TheCloseout.com Joint Venture
On February 5, 2021, the Company became a controlling member under a limited liability company agreement for TCO, LLC, a Delaware LLC newly created to operate a joint venture between the Company and LAKR Ecomm Group LLC (“LAKR”). The joint venture will operate TheCloseout.com, an online marketplace that was previously owned by Invicta Media Investments and Retailing Enterprises. LAKR is a newly formed company indirectly owned by Invicta Media Investments, LLC and Retailing Enterprises, LLC. The initial Board of Directors of the joint venture includes Tim Peterman, the Chief Executive Officer and a director of the Company, Landel Hobbs, the Chairman of the Board of the Company, and Eyal Lalo, a director of the Company. See Note 19 – “Related Party Transactions” for additional information regarding the Company’s relationships with Invicta Media Investments, LLC, Retailing Enterprises and Mr. Lalo.
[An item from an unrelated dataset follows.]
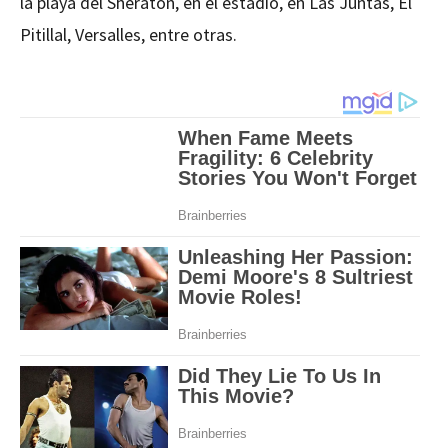
la playa del Sheraton, en el estadio, en Las Juntas, El
Pitillal, Versalles, entre otras.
Under the limited liability company agreement, the Company will act as the controlling member. Mr. Peterman and Mr. Hobbs, as the designees of the Company, will lead the Joint Venture, with certain significant corporate actions requiring the consent of both members. Mr. Peterman will be the Chairperson of the joint venture. Distributions of available cash may be made to the members at the discretion of the joint venture’s board of managers. In addition, beginning on February 5, 2026 and recurring every 12 months thereafter, the Company will have the right, but not the obligation, to acquire LAKR’s interest in the joint venture at a value determined based on financial benchmarks set forth in the limited liability company agreement.
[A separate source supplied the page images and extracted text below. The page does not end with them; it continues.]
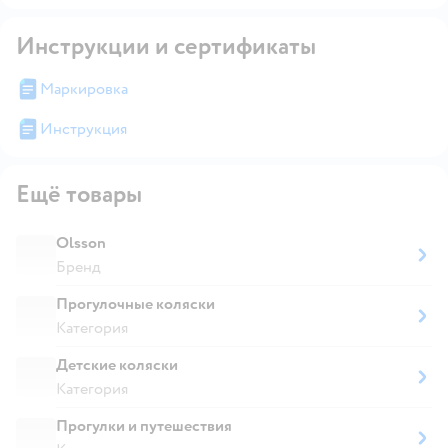
Инструкции и сертификаты
Маркировка
Инструкция
Ещё товары
Olsson
Бренд
Прогулочные коляски
Категория
Детские коляски
Категория
Прогулки и путешествия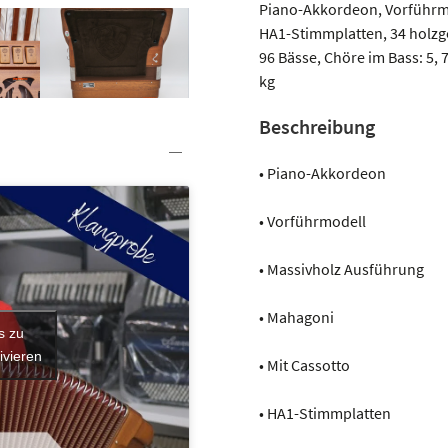
Menge
Piano-Akkordeon, Vorführmo
HA1-Stimmplatten, 34 holzgel
96 Bässe, Chöre im Bass: 5, 7
kg
Beschreibung
• Piano-Akkordeon
• Vorführmodell
• Massivholz Ausführung
• Mahagoni
s zu
ivieren
• Mit Cassotto
• HA1-Stimmplatten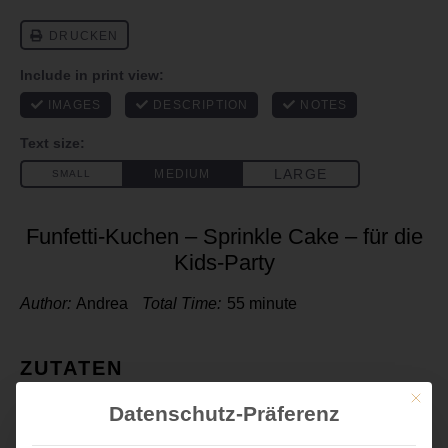
Funfetti-Kuchen – Sprinkle Cake – für die
Kids-Party
Author:
Andrea
Total Time:
55 minute
ZUTATEN
1x
2x
3x
Mit die
SCALE
Datenschutz-Präferenz
Ausreichend für ein Blech oder einen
In connection with the entry into the joint venture, the Company contributed assets in the form of inventory valued at $3.5 million in exchange for a 51% interest in the joint venture, and LAKR contributed assets in the form of inventory and intellectual property valued at $3.4 million in exchange for a 49% interest in the joint venture. The Company also entered into a loan and security agreement with the joint venture, pursuant to which the joint venture may borrow up to $1,000,000 from the Company on a revolving basis pursuant to a promissory note bearing interest at LIBOR plus 4%, provided that the floor of such interest rate is 4.25%. The promissory note is payable on demand by the Company, may be voluntarily prepaid at any time, and must be repaid prior to the joint venture making any distributions, other than advances for tax withholdings, to its members.
Transactions with Financial Advisor
In November 2018, the Company entered into an engagement letter with Guggenheim Securities, LLC pursuant to which Guggenheim was engaged to provide certain advisory services to the Company. A relative of Neal Grabell, who was a director of the Company at that time, was a managing director of Guggenheim Securities. During the fourth quarter of fiscal 2019, the Company accrued $1.0 million in connection with an amendment to the engagement letter. As of January 30, 2021, no amounts have been paid. Payments will be made in 12 monthly installments commencing in fiscal 2021.
April 2020 Private Placements of Common Stock and Warrants
On April 14, 2020, the Company entered into a common stock and warrant purchase agreement with certain individuals and entities, pursuant to which the Company will issue and sell an aggregate of 1,951,012 shares of the Company’s common stock and warrants to purchase an aggregate of 979,190 shares of our common stock in a private placement, for an aggregate cash purchase price of $4,000,000.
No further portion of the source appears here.